--- DATA EXTRACT ---

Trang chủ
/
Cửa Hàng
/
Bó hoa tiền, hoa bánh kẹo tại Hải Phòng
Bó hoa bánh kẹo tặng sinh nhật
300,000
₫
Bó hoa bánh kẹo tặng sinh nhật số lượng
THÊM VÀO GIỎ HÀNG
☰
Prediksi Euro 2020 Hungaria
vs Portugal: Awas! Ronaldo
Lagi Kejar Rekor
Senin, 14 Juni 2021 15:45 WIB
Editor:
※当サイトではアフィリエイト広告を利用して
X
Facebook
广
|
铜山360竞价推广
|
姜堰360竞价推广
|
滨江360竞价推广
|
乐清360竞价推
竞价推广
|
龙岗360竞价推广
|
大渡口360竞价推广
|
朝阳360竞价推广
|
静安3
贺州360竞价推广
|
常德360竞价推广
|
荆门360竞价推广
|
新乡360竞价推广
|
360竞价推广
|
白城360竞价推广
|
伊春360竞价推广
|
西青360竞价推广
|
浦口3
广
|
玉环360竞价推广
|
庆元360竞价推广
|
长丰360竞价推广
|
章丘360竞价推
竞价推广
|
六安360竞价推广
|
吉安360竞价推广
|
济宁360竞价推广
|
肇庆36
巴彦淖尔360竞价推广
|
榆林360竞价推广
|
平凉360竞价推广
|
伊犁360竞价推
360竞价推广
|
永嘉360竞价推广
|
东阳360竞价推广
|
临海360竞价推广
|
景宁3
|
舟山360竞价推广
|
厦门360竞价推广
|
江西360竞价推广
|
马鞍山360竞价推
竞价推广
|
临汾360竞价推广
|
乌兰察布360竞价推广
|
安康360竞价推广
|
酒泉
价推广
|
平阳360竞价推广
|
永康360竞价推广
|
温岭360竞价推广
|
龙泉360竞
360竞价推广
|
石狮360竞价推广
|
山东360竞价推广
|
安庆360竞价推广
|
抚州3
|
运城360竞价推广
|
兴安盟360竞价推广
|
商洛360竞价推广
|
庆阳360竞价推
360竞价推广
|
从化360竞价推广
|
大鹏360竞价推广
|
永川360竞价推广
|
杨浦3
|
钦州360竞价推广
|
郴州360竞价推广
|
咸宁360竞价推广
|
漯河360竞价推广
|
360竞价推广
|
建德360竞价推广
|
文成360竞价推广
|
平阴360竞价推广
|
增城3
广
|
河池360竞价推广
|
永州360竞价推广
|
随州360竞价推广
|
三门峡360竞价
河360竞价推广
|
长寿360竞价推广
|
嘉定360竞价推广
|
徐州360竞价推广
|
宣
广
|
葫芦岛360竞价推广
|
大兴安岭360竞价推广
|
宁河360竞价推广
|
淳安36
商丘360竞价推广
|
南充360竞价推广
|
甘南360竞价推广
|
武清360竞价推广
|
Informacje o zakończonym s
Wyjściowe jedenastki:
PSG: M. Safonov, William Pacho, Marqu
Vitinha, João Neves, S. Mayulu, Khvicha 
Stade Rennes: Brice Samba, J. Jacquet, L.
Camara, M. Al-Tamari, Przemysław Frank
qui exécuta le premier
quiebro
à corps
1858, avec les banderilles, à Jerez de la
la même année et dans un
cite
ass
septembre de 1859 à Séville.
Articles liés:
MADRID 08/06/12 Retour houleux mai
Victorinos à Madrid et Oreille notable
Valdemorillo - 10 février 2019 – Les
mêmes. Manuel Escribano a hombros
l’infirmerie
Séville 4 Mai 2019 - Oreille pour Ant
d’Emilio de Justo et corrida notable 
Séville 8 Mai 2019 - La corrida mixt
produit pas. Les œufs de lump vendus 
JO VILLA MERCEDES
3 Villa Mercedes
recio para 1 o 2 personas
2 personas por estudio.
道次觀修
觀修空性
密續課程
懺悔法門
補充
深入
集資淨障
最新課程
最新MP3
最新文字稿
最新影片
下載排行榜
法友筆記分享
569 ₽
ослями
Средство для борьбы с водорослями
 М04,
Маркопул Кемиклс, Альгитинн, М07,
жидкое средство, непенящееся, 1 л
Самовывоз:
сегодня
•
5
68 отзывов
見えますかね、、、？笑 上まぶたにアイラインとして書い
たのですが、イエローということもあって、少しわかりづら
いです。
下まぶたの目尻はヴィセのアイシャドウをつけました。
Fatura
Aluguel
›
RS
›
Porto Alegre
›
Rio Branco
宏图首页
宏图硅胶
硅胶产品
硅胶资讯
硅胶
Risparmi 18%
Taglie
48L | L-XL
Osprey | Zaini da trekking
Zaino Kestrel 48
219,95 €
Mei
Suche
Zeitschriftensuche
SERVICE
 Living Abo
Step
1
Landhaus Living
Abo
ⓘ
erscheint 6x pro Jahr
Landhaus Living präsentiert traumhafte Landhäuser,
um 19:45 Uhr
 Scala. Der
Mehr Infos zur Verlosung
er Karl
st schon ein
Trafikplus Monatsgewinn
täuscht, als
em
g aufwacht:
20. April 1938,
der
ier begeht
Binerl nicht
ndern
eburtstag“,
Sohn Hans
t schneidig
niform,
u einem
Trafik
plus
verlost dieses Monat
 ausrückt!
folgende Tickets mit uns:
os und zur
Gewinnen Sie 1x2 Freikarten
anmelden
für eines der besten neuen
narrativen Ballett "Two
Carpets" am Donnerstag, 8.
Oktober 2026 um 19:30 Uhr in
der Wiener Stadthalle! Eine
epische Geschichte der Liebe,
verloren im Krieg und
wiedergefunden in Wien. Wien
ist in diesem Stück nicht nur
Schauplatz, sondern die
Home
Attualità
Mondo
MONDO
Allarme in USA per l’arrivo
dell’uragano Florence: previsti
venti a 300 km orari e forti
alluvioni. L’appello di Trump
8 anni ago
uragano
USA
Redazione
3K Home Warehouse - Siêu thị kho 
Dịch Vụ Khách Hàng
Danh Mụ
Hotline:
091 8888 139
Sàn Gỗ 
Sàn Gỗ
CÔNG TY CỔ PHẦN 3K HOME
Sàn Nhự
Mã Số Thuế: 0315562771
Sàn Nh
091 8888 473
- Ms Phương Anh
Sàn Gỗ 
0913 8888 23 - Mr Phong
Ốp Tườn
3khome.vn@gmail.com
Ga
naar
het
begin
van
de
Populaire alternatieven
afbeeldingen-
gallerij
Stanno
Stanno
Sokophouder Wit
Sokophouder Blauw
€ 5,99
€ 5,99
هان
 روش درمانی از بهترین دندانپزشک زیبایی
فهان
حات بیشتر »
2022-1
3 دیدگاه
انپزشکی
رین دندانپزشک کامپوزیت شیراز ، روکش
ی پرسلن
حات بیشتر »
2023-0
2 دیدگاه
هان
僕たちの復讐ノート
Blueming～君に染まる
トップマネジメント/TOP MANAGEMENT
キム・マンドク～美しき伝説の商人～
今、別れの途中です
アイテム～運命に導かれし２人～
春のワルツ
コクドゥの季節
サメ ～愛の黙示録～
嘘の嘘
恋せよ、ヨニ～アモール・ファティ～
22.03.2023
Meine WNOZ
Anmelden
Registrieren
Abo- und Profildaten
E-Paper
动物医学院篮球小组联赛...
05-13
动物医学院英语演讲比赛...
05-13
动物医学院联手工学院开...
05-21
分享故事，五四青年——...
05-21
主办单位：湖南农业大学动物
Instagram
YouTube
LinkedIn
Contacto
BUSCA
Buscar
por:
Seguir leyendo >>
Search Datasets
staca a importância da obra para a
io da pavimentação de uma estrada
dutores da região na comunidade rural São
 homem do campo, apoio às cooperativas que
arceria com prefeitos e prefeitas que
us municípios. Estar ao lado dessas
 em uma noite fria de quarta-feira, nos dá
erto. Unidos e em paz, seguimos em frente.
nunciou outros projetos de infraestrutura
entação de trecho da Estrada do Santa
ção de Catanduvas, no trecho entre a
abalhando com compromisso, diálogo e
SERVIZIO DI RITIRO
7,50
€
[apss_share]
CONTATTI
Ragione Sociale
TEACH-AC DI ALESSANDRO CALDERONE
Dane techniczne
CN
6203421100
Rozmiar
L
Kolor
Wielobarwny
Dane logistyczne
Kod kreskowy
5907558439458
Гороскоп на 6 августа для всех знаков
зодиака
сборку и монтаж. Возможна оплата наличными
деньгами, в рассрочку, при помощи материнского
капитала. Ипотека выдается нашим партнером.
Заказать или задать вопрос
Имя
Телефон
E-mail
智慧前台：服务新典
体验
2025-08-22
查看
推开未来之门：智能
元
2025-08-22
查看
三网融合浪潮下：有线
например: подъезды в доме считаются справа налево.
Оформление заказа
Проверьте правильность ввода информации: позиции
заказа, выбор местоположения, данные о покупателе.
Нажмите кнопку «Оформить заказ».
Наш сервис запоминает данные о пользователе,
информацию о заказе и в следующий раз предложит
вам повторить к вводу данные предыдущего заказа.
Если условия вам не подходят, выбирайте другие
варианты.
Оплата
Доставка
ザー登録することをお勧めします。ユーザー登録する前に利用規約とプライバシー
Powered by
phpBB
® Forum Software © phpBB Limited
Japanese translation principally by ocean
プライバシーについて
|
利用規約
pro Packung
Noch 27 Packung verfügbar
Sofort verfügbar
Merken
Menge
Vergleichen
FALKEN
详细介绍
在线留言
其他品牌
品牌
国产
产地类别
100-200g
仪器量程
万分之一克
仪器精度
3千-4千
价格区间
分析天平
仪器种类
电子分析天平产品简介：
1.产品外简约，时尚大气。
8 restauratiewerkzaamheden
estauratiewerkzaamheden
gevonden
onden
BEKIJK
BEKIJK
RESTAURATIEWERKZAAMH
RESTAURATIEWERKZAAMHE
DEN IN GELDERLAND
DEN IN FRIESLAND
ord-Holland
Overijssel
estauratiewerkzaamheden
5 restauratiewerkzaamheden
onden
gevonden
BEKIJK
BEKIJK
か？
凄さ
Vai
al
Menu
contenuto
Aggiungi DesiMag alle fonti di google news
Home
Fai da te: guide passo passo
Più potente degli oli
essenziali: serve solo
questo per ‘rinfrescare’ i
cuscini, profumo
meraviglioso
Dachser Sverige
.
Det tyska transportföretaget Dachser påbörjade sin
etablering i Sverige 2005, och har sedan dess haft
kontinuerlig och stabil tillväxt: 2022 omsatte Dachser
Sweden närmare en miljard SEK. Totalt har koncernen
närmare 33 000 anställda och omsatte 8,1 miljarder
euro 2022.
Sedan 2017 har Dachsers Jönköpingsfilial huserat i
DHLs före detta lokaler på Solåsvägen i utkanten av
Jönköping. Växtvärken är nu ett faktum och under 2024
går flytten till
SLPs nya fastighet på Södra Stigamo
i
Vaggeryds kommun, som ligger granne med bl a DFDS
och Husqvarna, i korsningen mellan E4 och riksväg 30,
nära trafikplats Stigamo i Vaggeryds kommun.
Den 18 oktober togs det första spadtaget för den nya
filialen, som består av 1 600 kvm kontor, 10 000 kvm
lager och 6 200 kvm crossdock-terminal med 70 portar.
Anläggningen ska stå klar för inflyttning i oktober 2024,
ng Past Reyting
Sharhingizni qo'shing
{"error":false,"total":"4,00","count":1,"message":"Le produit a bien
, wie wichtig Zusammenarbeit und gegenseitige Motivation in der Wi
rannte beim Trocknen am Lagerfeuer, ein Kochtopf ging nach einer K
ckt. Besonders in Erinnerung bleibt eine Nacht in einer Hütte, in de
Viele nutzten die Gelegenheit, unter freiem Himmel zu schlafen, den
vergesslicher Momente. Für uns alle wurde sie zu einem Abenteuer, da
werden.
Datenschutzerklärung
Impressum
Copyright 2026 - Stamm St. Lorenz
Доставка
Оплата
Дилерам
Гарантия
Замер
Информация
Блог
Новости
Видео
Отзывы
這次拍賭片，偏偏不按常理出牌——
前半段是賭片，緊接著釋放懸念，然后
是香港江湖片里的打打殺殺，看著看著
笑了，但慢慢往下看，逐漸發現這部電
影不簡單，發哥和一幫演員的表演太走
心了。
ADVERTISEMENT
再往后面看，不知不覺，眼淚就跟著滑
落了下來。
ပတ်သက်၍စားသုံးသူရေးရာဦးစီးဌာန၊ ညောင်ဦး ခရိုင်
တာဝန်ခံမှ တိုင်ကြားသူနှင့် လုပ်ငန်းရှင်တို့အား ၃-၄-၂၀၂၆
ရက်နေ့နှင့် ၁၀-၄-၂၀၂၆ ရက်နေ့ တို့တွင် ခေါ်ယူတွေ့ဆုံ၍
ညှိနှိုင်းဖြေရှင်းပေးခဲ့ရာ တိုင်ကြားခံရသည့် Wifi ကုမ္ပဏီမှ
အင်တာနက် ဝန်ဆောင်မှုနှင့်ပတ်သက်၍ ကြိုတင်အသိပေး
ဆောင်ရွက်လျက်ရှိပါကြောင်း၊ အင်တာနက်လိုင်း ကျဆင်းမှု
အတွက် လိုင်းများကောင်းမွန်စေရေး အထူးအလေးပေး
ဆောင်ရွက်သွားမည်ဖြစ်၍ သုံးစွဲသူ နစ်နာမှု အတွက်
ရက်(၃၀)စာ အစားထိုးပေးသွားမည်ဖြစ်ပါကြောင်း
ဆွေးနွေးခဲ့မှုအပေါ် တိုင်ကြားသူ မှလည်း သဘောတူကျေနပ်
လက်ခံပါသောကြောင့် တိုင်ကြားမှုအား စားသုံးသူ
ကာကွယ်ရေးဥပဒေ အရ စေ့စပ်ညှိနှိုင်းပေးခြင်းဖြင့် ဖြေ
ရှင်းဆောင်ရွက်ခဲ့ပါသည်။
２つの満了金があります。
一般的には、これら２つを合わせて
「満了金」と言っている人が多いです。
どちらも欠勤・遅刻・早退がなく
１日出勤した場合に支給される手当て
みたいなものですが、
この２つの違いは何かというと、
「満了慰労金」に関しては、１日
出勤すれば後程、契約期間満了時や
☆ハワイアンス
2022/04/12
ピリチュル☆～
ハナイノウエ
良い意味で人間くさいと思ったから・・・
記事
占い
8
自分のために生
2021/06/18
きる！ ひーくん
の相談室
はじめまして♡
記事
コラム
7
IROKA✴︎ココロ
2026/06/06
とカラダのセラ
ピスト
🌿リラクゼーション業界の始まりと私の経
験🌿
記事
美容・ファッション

---

_ASSIGNMENT_
Give back exactly the lines above, from the line containing "キム・マンドク～美しき伝説の商人～" through the line containing "Ragione Sociale", with both end lines and nothing more.

_TASK RESULT_
キム・マンドク～美しき伝説の商人～
今、別れの途中です
アイテム～運命に導かれし２人～
春のワルツ
コクドゥの季節
サメ ～愛の黙示録～
嘘の嘘
恋せよ、ヨニ～アモール・ファティ～
22.03.2023
Meine WNOZ
Anmelden
Registrieren
Abo- und Profildaten
E-Paper
动物医学院篮球小组联赛...
05-13
动物医学院英语演讲比赛...
05-13
动物医学院联手工学院开...
05-21
分享故事，五四青年——...
05-21
主办单位：湖南农业大学动物
Instagram
YouTube
LinkedIn
Contacto
BUSCA
Buscar
por:
Seguir leyendo >>
Search Datasets
staca a importância da obra para a
io da pavimentação de uma estrada
dutores da região na comunidade rural São
 homem do campo, apoio às cooperativas que
arceria com prefeitos e prefeitas que
us municípios. Estar ao lado dessas
 em uma noite fria de quarta-feira, nos dá
erto. Unidos e em paz, seguimos em frente.
nunciou outros projetos de infraestrutura
entação de trecho da Estrada do Santa
ção de Catanduvas, no trecho entre a
abalhando com compromisso, diálogo e
SERVIZIO DI RITIRO
7,50
€
[apss_share]
CONTATTI
Ragione Sociale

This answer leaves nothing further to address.